## Task goal
Below is a listing. Write out exactly its lines between the one holding "apporter bonheur et tristesse. Tezcatlipoca" and the one holding "trouvait parfois aux carrefours au cœur de", inclusive.

## Data to process
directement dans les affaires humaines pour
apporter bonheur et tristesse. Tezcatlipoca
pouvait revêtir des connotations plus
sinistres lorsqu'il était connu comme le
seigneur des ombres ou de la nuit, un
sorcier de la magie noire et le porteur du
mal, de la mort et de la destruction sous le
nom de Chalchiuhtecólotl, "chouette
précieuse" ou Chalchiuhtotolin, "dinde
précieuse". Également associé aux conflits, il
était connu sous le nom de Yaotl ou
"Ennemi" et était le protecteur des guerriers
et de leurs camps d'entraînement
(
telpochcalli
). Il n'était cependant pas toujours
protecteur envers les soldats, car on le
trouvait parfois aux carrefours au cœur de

---

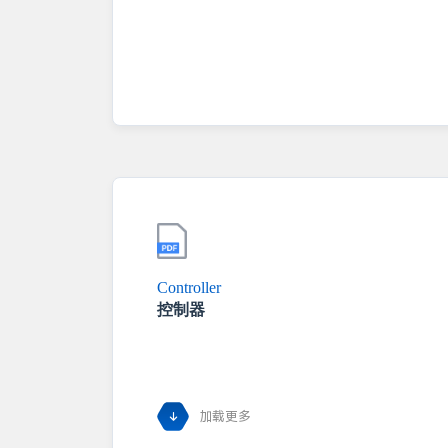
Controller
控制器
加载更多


--

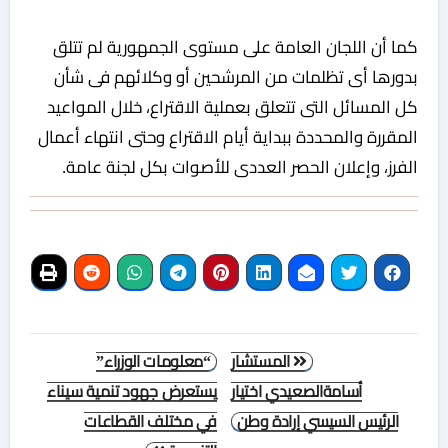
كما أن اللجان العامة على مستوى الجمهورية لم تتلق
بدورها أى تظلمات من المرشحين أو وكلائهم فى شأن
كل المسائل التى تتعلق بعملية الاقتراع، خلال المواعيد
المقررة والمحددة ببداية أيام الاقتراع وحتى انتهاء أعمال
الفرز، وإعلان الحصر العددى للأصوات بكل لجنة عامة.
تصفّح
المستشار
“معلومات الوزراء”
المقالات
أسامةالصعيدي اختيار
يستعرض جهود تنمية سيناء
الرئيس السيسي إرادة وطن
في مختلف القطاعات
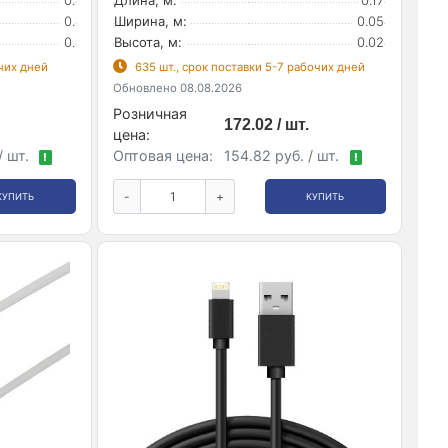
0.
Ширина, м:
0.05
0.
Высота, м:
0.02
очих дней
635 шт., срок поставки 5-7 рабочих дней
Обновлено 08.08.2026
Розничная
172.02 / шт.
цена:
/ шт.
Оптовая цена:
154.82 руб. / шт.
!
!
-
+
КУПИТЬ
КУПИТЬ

## Written response
apporter bonheur et tristesse. Tezcatlipoca
pouvait revêtir des connotations plus
sinistres lorsqu'il était connu comme le
seigneur des ombres ou de la nuit, un
sorcier de la magie noire et le porteur du
mal, de la mort et de la destruction sous le
nom de Chalchiuhtecólotl, "chouette
précieuse" ou Chalchiuhtotolin, "dinde
précieuse". Également associé aux conflits, il
était connu sous le nom de Yaotl ou
"Ennemi" et était le protecteur des guerriers
et de leurs camps d'entraînement
(
telpochcalli
). Il n'était cependant pas toujours
protecteur envers les soldats, car on le
trouvait parfois aux carrefours au cœur de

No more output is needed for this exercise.